• _EXERCISE DIRECTIONS_
Show, from the entries below, every line in which "onze" appears.

• _DATA SUPPLIED_
=== Section Start ===

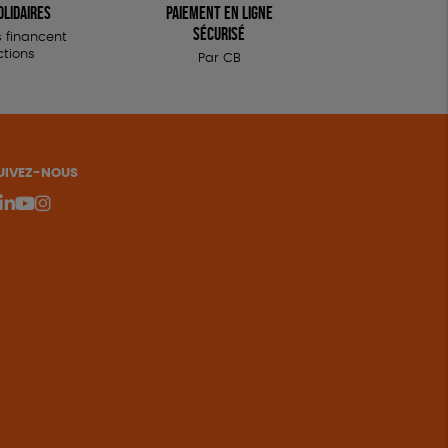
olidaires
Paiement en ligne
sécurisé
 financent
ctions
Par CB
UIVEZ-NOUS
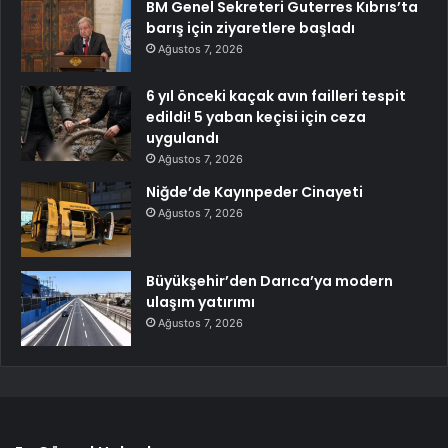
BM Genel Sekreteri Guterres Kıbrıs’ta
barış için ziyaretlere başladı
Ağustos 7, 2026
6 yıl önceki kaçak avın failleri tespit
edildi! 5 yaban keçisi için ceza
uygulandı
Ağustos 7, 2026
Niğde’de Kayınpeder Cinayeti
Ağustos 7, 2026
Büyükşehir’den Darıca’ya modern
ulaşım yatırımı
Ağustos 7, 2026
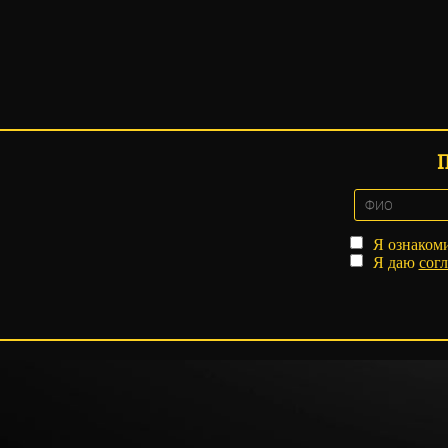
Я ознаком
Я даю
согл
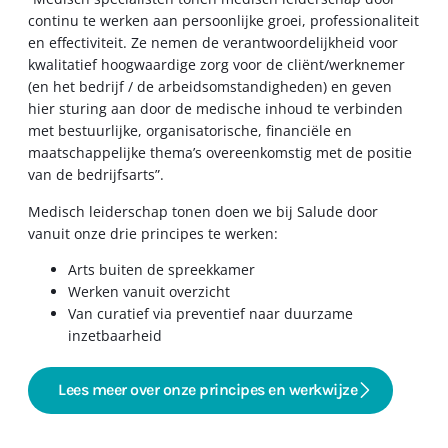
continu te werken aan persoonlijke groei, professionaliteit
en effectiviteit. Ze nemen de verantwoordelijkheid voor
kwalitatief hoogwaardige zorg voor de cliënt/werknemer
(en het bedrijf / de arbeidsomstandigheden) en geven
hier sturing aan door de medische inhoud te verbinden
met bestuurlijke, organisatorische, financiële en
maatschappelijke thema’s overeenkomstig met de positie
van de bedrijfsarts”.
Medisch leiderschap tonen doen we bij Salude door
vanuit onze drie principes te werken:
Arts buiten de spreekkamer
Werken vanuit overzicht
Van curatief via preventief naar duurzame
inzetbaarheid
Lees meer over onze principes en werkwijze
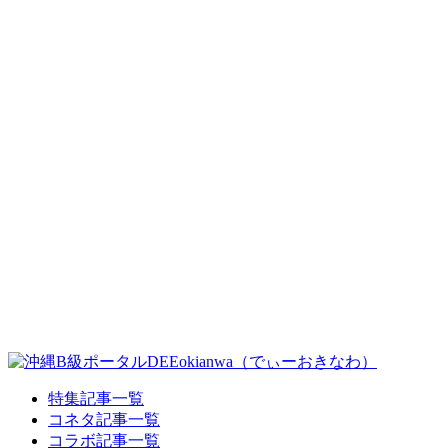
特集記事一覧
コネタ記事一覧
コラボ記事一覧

=== Section End ===
=== Section Start ===

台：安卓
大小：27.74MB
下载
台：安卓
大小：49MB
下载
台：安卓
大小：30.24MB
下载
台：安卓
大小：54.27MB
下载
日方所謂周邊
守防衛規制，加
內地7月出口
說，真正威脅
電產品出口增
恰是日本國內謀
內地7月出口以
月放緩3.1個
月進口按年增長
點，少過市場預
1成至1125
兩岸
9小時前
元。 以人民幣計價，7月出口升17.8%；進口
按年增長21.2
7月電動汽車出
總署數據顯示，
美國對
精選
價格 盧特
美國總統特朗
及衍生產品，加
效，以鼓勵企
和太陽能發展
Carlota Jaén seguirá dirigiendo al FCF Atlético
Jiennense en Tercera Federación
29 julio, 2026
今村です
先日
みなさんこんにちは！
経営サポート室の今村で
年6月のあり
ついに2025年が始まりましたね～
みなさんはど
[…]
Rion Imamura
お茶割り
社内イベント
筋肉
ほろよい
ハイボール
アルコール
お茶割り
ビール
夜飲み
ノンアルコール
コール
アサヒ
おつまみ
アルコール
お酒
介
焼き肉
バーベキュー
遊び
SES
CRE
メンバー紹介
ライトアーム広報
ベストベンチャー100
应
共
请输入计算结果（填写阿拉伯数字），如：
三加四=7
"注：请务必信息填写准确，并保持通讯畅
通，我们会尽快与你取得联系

=== Section End ===

• _EXERCISE ANSWER_
vanuit onze drie principes te werken:
Lees meer over onze principes en werkwijze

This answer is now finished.